I'm a Data Scientist looking to switch company and move to a role closer to ML/LLMs. My plan is to build a side project fine-tuning LLMs to familiarize myself with this field and leverage that experience on my resume. I was wondering if anyone here has experience building similar projects or went through a similar learning process - it would be very helpful to get some insights on skill acquisition and finding a job in this area.
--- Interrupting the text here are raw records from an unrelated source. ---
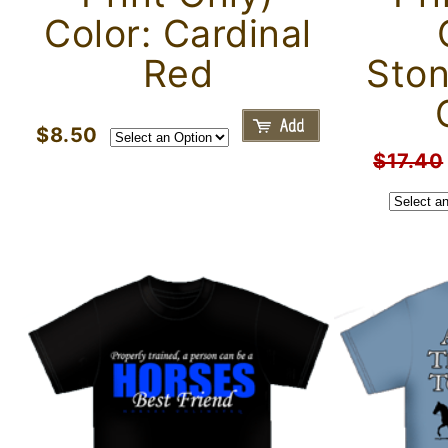
Color: Cardinal
Red
Sto
$8.50
$17.40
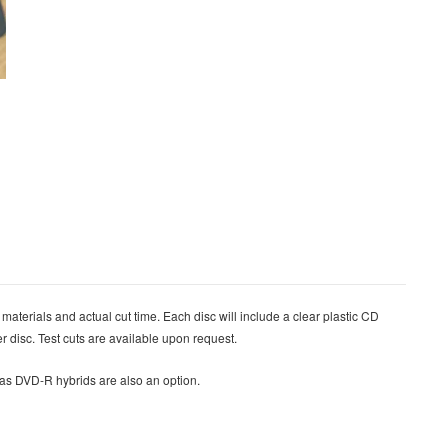
 materials and actual cut time. Each disc will include a clear plastic CD
er disc.
Test cuts are available upon request.
l as DVD-R hybrids are also an option.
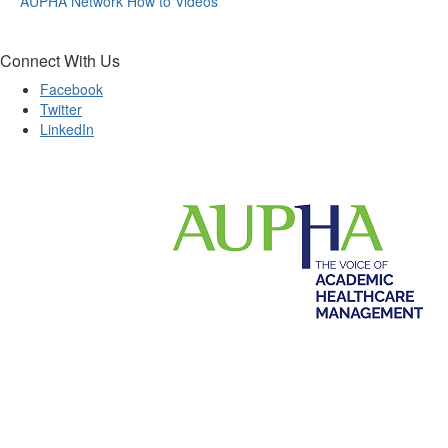
AUPHA Network How to Videos
Connect With Us
Facebook
Twitter
LinkedIn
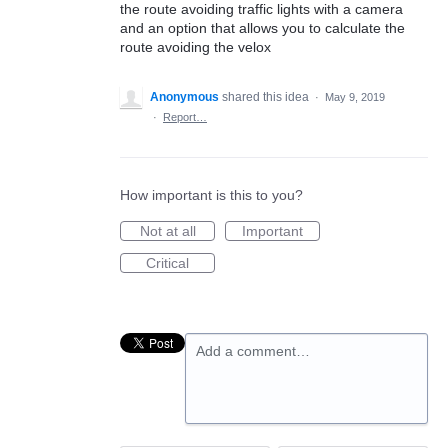
the route avoiding traffic lights with a camera
and an option that allows you to calculate the
route avoiding the velox
Anonymous
shared this idea
·
May 9, 2019
·
Report…
How important is this to you?
Not at all
Important
Critical
Add a comment…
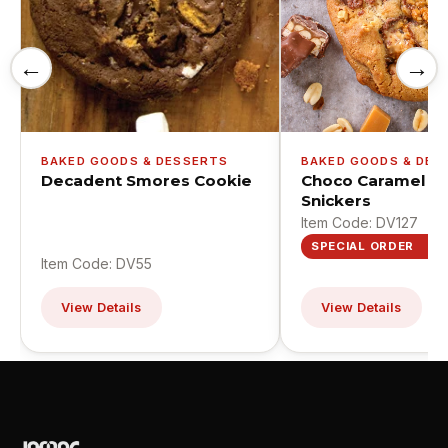
←
→
BAKED GOODS & DESSERTS
BAKED GOODS & DES
Decadent Smores Cookie
Choco Caramel C
Snickers
Item Code: DV127
SPECIAL ORDER
Item Code: DV55
View Details
View Details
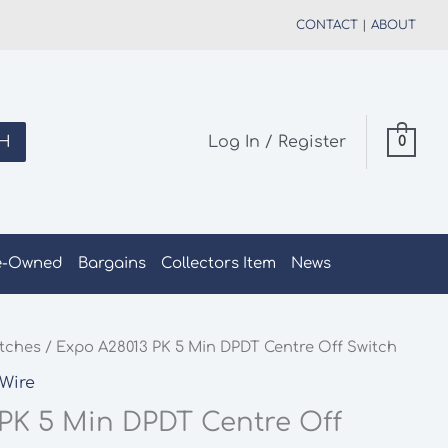
CONTACT
|
ABOUT
H
Log In / Register
0
e-Owned
Bargains
Collectors Item
News
tches
/ Expo A28013 PK 5 Min DPDT Centre Off Switch
Wire
PK 5 Min DPDT Centre Off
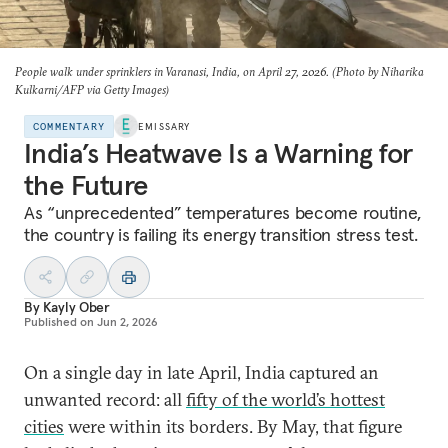
People walk under sprinklers in Varanasi, India, on April 27, 2026. (Photo by Niharika
Kulkarni/AFP via Getty Images)
COMMENTARY
EMISSARY
India’s Heatwave Is a Warning for
the Future
As “unprecedented” temperatures become routine,
the country is failing its energy transition stress test.
By
Kayly Ober
Published on
Jun 2, 2026
On a single day in late April, India captured an
unwanted record: all
fifty of the world’s hottest
cities
were within its borders. By May, that figure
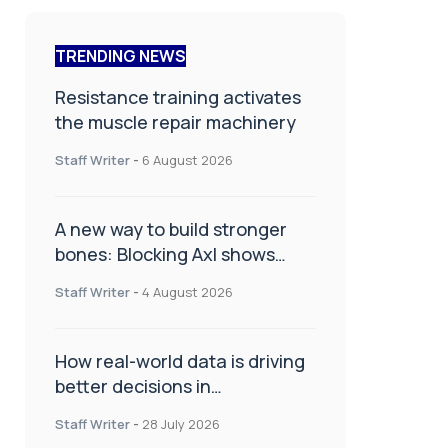
TRENDING NEWS
Resistance training activates
the muscle repair machinery
Staff Writer
-
6 August 2026
A new way to build stronger
bones: Blocking Axl shows
promise
Staff Writer
-
4 August 2026
How real-world data is driving
better decisions in
orthopaedics
Staff Writer
-
28 July 2026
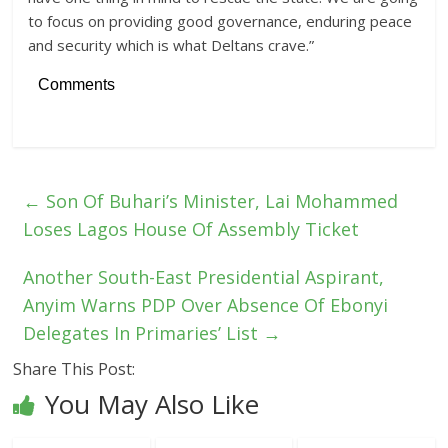
to focus on providing good governance, enduring peace
and security which is what Deltans crave.”
Comments
←
Son Of Buhari’s Minister, Lai Mohammed
Loses Lagos House Of Assembly Ticket
Another South-East Presidential Aspirant,
Anyim Warns PDP Over Absence Of Ebonyi
Delegates In Primaries’ List
→
Share This Post:
You May Also Like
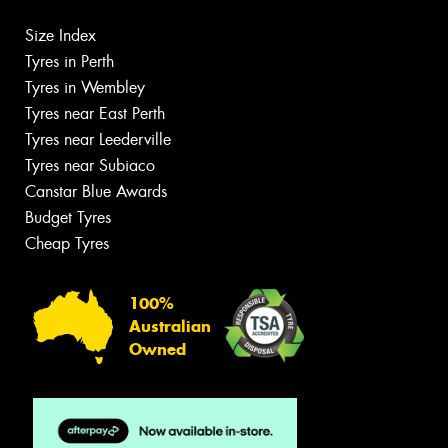
Size Index
Tyres in Perth
Tyres in Wembley
Tyres near East Perth
Tyres near Leederville
Tyres near Subiaco
Canstar Blue Awards
Budget Tyres
Cheap Tyres
100%
Australian
Owned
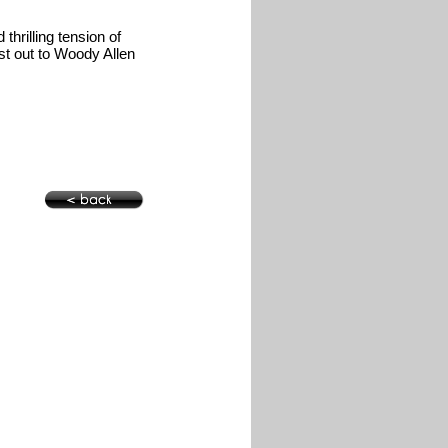
thrilling tension of
ost out to Woody Allen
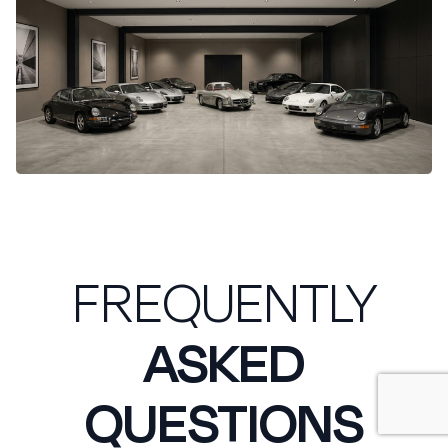
FREQUENTLY
ASKED
QUESTIONS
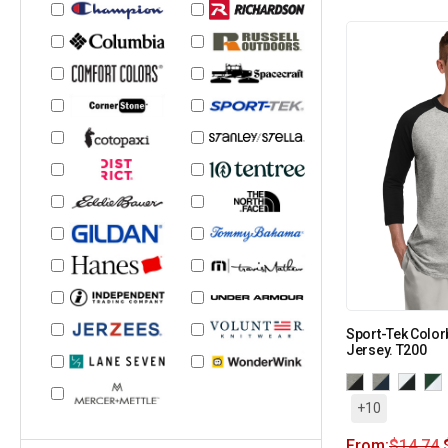
Sport-Tek Color
Jersey. T200
+10
From:
$
14.74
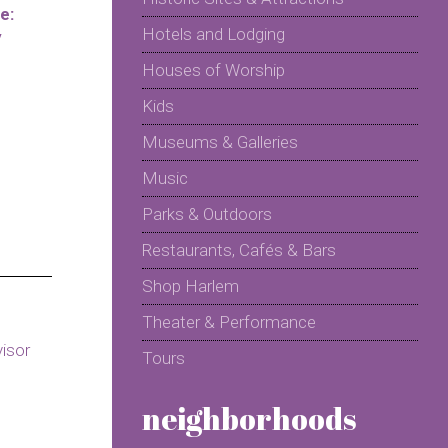
e:
Hotels and Lodging
y
Houses of Worship
Kids
Museums & Galleries
Music
Parks & Outdoors
Restaurants, Cafés & Bars
Shop Harlem
Theater & Performance
Tours
neighborhoods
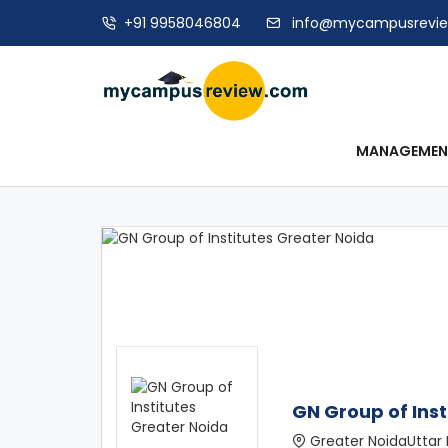
+91 9958046804
info@mycampusrevi
MANAGEME
GN Group of Inst
Greater NoidaUttar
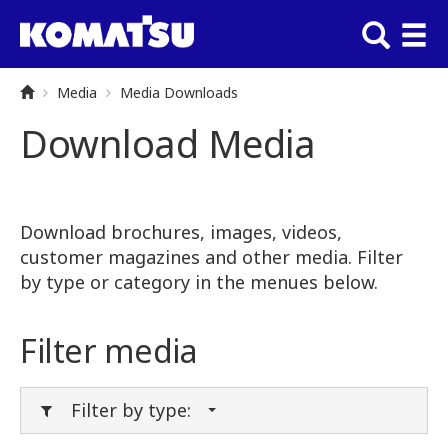
Media
Media Downloads
Download Media
Download brochures, images, videos,
customer magazines and other media. Filter
by type or category in the menues below.
Filter media
Filter by type:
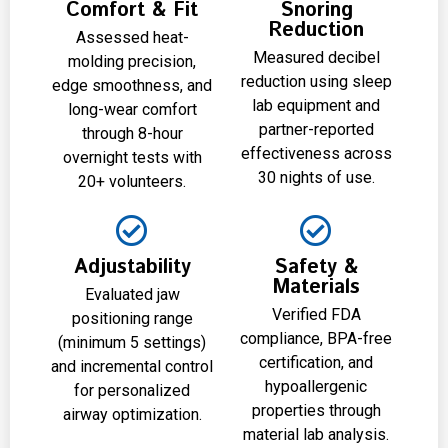
Comfort & Fit
Snoring
Reduction
Assessed heat-
Measured decibel
molding precision,
reduction using sleep
edge smoothness, and
lab equipment and
long-wear comfort
partner-reported
through 8-hour
effectiveness across
overnight tests with
30 nights of use.
20+ volunteers.
Adjustability
Safety &
Materials
Evaluated jaw
Verified FDA
positioning range
compliance, BPA-free
(minimum 5 settings)
certification, and
and incremental control
hypoallergenic
for personalized
properties through
airway optimization.
material lab analysis.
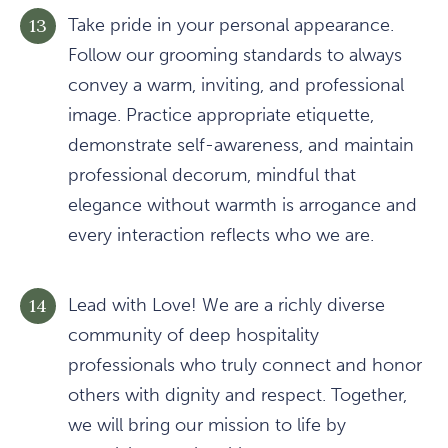
Take pride in your personal appearance.
Follow our grooming standards to always
convey a warm, inviting, and professional
image. Practice appropriate etiquette,
demonstrate self-awareness, and maintain
professional decorum, mindful that
elegance without warmth is arrogance and
every interaction reflects who we are.
Lead with Love! We are a richly diverse
community of deep hospitality
professionals who truly connect and honor
others with dignity and respect. Together,
we will bring our mission to life by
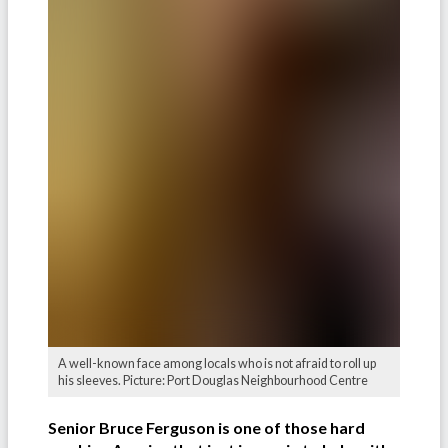
A well-known face among locals who is not afraid to roll up
his sleeves. Picture: Port Douglas Neighbourhood Centre
Senior Bruce Ferguson is one of those hard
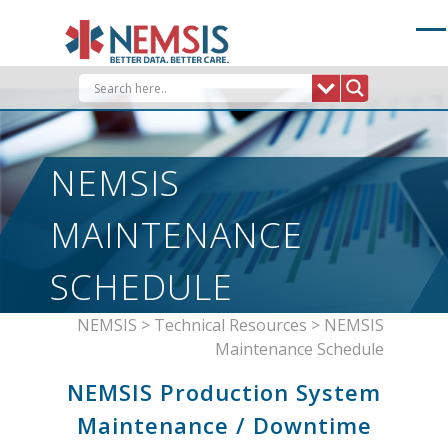
Skip
to
content
NEMSIS
MAINTENANCE
SCHEDULE
NEMSIS
>
Technical Resources
>
NEMSIS
Maintenance Schedule
NEMSIS Production System
Maintenance / Downtime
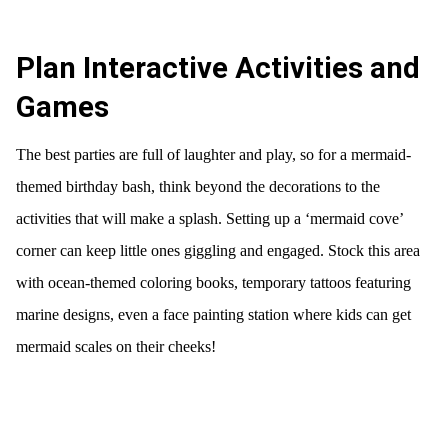
Plan Interactive Activities and
Games
The best parties are full of laughter and play, so for a mermaid-
themed birthday bash, think beyond the decorations to the
activities that will make a splash. Setting up a ‘mermaid cove’
corner can keep little ones giggling and engaged. Stock this area
with ocean-themed coloring books, temporary tattoos featuring
marine designs, even a face painting station where kids can get
mermaid scales on their cheeks!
Here're some examples of what advice I'm looking for, but please feel free to share other aspects as well - anything will be greatly appreciated:
Thanks in advance and please feel free to share your thoughts!
I would treat this like any other ML project. I would build an end to end app where you
run some prefect or orchestration job to fetch data from some source (reddit/twitter/...)
put it in s3
read from s3 and write a processing job to fine tune an LLM in sagemaker
deploy on sagemaker inference endpoint
wrap with a flask app
Here are my general thoughts on ML roles for LLM since I see a lot of people interested in this.
In my opinion from an ML/Data Science perspective an LLM is just like any other model. It's similar to how you would use BERT for something except that its like BERT on steroids.
I would also suggest to reevaluate your motivation for pursuing an LLM driven field. From this masterclass on choosing a good company/team it is advised that things like product, technical, level, and comp are generally overrated. At the end of the day an LLM is just another model from a company perspective.
Again in my opinion, the reason there is a lot of hype rn is because the barrier to entry for LLM is pretty low. There's tons of hype and most (>75%) of applications which tend to be low hanging fruit are being grabbed. These can be done via chatGPT API, or out of the box tools to fine tune and deploy LLMs or another set of tools for RAG. All of this is really software heavy and less of ML Expertise heavy. AWS also has a lot of built in tools to simplify the process for deploying LLMs as they want to streamline and productize it as easily as possible)
The only place where you truly need someone with data science skills is in companies that are building novel LLMs/SOTA LLMs (e.g. phind.ai, magic.ai) and those need PhDs usually
And also 90% of the hard part of fine-tuning an LLM is in the "Getting the data to the the LLM part" i.e. the data engineering part
There is a ton of competition as well in this field and it is incredibly saturated. There really arent a ton of jobs where they want someone to fine tune LLMs. (source: https://youtu.be/5p248yoa3oE?si=FmANIzPN-\_zMtXvB&t=758). Think about how many companies need AI/ML in the first place -- its not as much as things like SWE. Then the number of companies that need LLMs is a fraction of that. It is important to keep in mind that most data in companies is tabular and supervised learning still accounts for the vast majority of the ML expertise needed.
Finally the AI/LLM field is moving really fast. A lot of the LLM specific expertise needed today is going to be obsolete in 6-12 months.
All this is to say is focus on the fundamentals of understanding how to frame, design, and solve problems and less about trying to find the right space/tools/expertise.
I know this might have sounded a bit rough/not exactly answer your question! If LLM is something you're deeply passionate about then by all means go for it! But I just wanted to paint a more complete/realistic picture on the reality of LLM landscape since I've seen a lot of people trying to chase the hype/sell the hype
I don't have much to add to Sai's great answer, but one thing I recommend is to find a partner to work with. The likelihood of completing the project is way higher if you have someone to learn from and keep you accountable.
Thanks Sai, that was extremely helpful! I definitely agree how to frame, design, and solve problems is more important, and that's what I'm aiming for. What would be a good way to showcase to companies that I'm good at solving problems in general vs. just being good at one tool? Would writing and publishing something documenting my thought process help? Or are there better ways to achieve this? Thanks again!